8   mell   2021 May 3, 10:22pm  

GreaterNYCDude says
I don't see how commercial lending doesn't implode. It's not like your typical suburban mall was in good shape to the begin with, now it's spread from brick and mortar retail to reasturants (many of which have gone under) and office space (which has lower demand due to the new work from home trend)

This will not end well. Never does. We've seen this movie before and know how it ends. Time for the big short 3.0?


Commercial yes unless they slowly but steadily convert the offices into private real estate, i.e. apartments and multi unit housing complexes / condos.
9   WookieMan   2021 May 3, 10:44pm  

GreaterNYCDude says
I don't see how commercial lending doesn't implode.
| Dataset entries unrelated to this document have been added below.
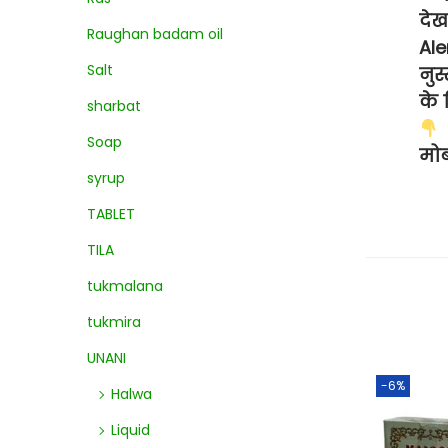
दे
Raughan badam oil
Ale
Salt
नुस
के 
sharbat
Soap
मो
syrup
TABLET
TILA
tukmalana
tukmira
UNANI
-6%
Halwa
Liquid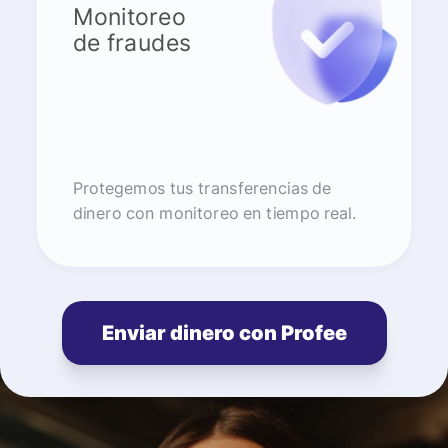
Monitoreo
de fraudes
Protegemos tus transferencias de
dinero con monitoreo en tiempo real.
Enviar dinero con Profee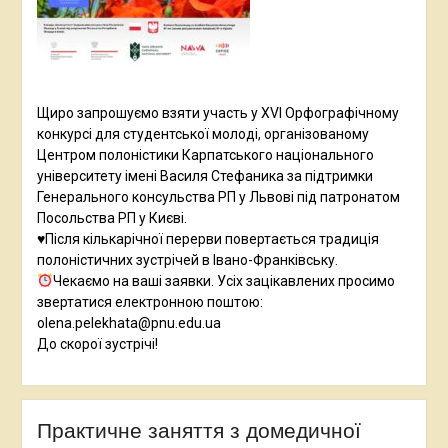
Щиро запрошуємо взяти участь у XVI Орфографічному
конкурсі для студентської молоді, організованому
Центром полоністики Карпатського національного
університету імені Василя Стефаника за підтримки
Генерального консульства РП у Львові під патронатом
Посольства РП у Києві.
♥️Після кількарічної перерви повертається традиція
полоністичних зустрічей в Івано-Франківську.
Чекаємо на ваші заявки. Усіх зацікавлених просимо
звертатися електронною поштою:
olena.pelekhata@pnu.edu.ua
До скорої зустрічі!
Практичне заняття з домедичної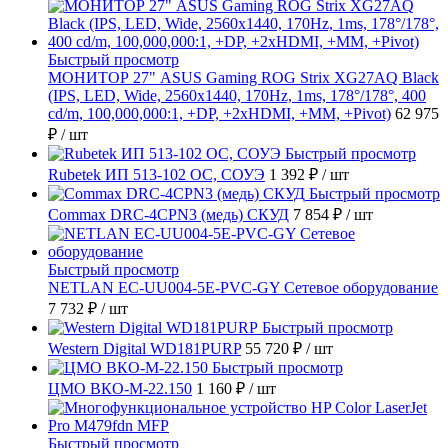
Быстрый просмотр
МОНИТОР 27" ASUS Gaming ROG Strix XG27AQ Black
(IPS, LED, Wide, 2560x1440, 170Hz, 1ms, 178°/178°, 400
cd/m, 100,000,000:1, +DP, +2хHDMI, +MM, +Pivot)
62 975
₽
/ шт
Быстрый просмотр
Rubetek ИП 513-102 ОС, СОУЭ
1 392 ₽
/ шт
Быстрый просмотр
Commax DRC-4CPN3 (медь) СКУД
7 854 ₽
/ шт
Быстрый просмотр
NETLAN EC-UU004-5E-PVC-GY Сетевое оборудование
7 732 ₽
/ шт
Быстрый просмотр
Western Digital WD181PURP
55 720 ₽
/ шт
Быстрый просмотр
ЦМО ВКО-М-22.150
1 160 ₽
/ шт
Быстрый просмотр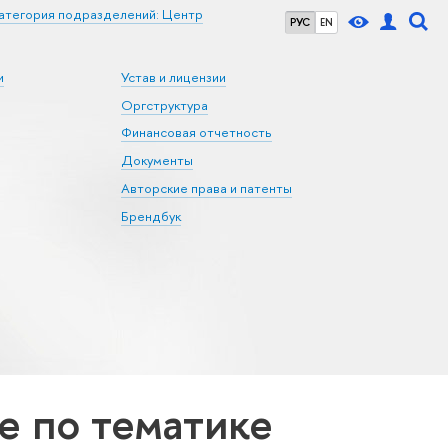
атегория подразделений: Центр
РУС
EN
и
Устав и лицензии
Оргструктура
Финансовая отчетность
Документы
Авторские права и патенты
Брендбук
 по тематике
It will be hit, but it's not going to be too bad. The requirements for commercial lending are a complete pain in the ass. Remember, savvy investors will take out insurance that may be covering rents on some of these places. If you don't have customers you're broke, so you look to make sure to protect yourself. Expensive, but I'm sure there are policies out there that cover pandemics.

I also think the restaurant closure thing is overblown. Carry out was still going on. You can make solid to great money with just a chef and a helper. Cut the staff. Turn off the lights. Lower the heating and electric bills.

Offices will probably be the worst. Even restaurants that closed, someone will swoop in and start a new one. The companies that had revenue increases during covid are not going to renew leases.

Either way most commercial notes are short, but the hit will be spread out over 5 years likely. Noticeable but not overly damaging in my opinion. Warehouses are also filling the void with online shipping and supply chain. IL is losing population, but warehouses are popping up every 1/4 mile on expressways heading into Chicago.